Good nutrition also plays an integral role in any healing process, whether suffering mentally or physically one must be careful about what one puts in one’s mouth. If they are not careful then they would end up with a problem that requires a product. “So, before you get to the product, let’s solve the problem, which is you, and we accommodate the path towards healing,” she said.
It was on this basis that Blenman set up what she calls the Raw to Restoration programme, which helps women to heal in a holistic manner with nutrition and homeopathy. This programme also helps men.
She explained that the programme is a nutritional guide towards restoring hormone balance. Blenman does not have a physical office and as such most of her work is done on the phone.
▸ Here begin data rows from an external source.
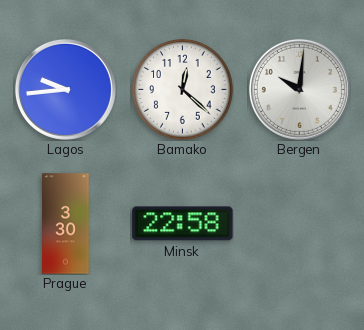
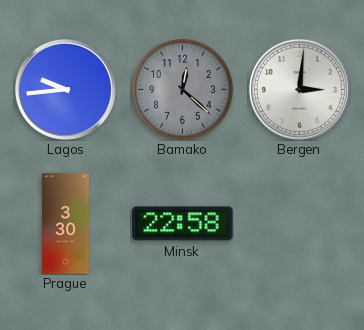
Bamako dial: white -> grey
Bergen: 10:01 -> 3:01
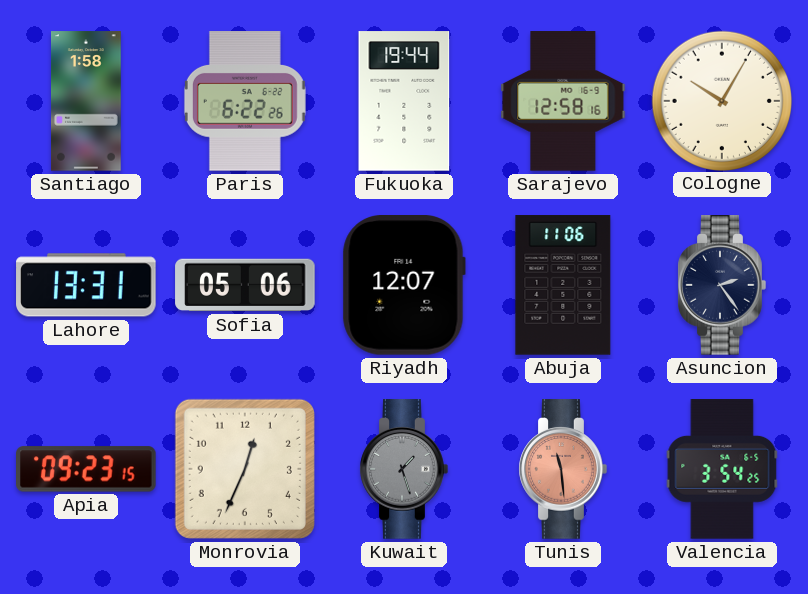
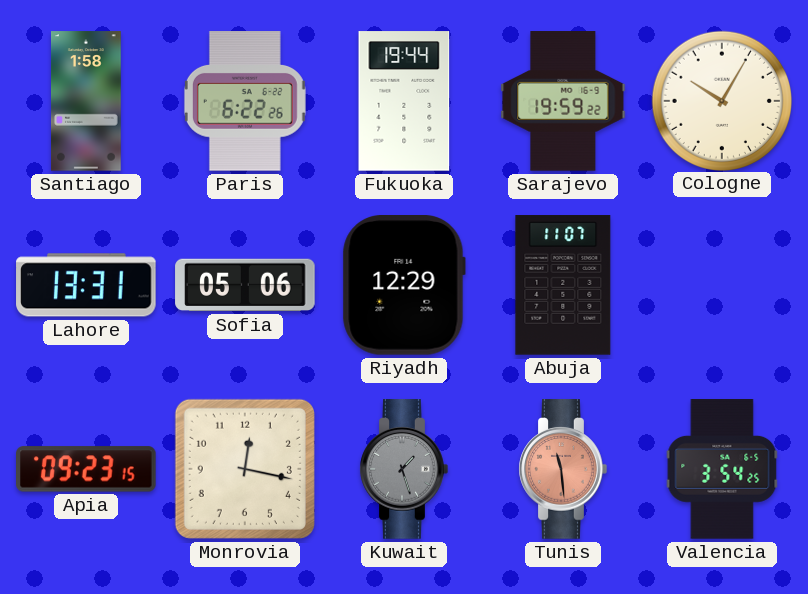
Sarajevo: 12:58 -> 19:59
Riyadh: 12:07 -> 12:29
Abuja: 11:06 -> 11:07
Asuncion: 2:24 -> none
Monrovia: 12:34 -> 12:17
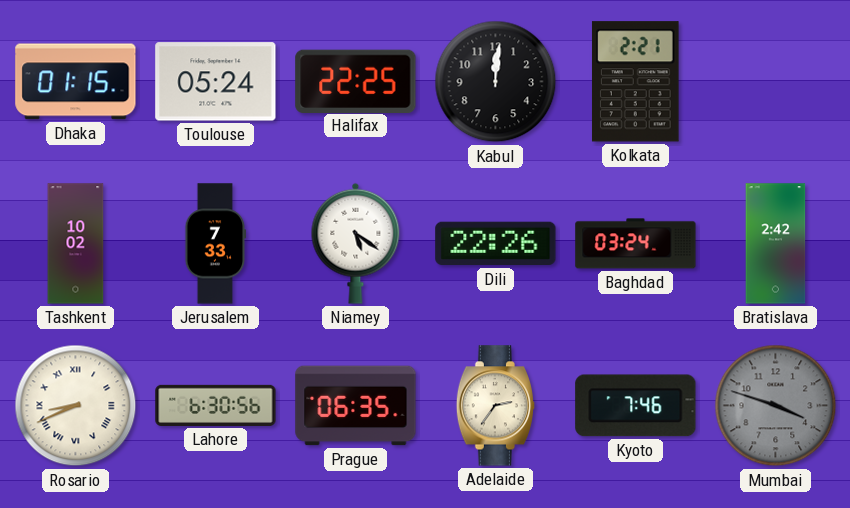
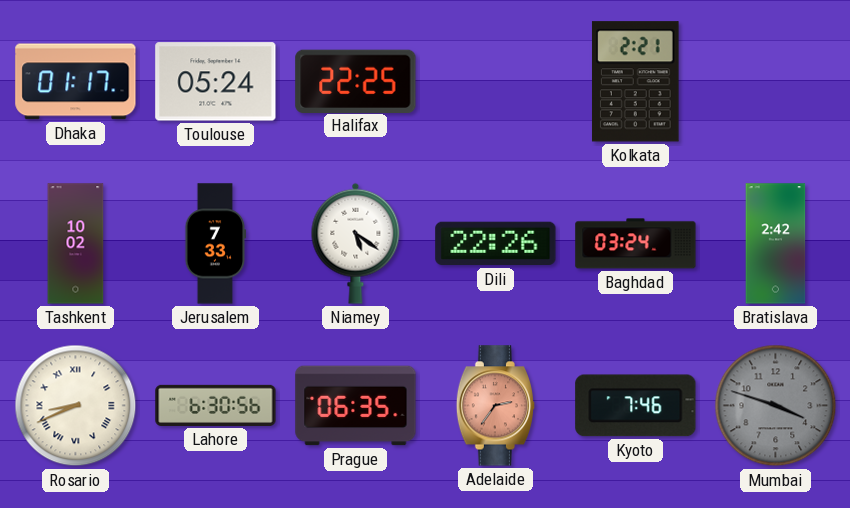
Dhaka: 01:15 -> 01:17
Kabul: 12:01 -> none
Adelaide dial: cream -> salmon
The Women’s Haven products are sold out of Tiffo’s located in the Guyana Post Office building.
She also visits women at their homes if needed but most of her work is done virtually.
Blenman believes that her programme is very easy to follow and once it is established that she can assist the individual then they are given a shopping list and they are told where they can find products at affordable prices and “we work, we work tediously to ensure we get the results that we want”.
She has seen hundreds of women over the past two years.
She hopes to open a store under the Raw to Restoration programme where people can access produce. “My intention is to bring in everything that gives healing from the head to the toe and my intention is to continuously keep workshops,” she said.
She wants women to understand that the effort they put into healing makes them heal and not the products. She maintained that diet is key as humans are what they eat. She promotes a vegetarian diet and has worked with her clients on becoming vegetarians as removing meat from one’s diet can eliminate many illnesses.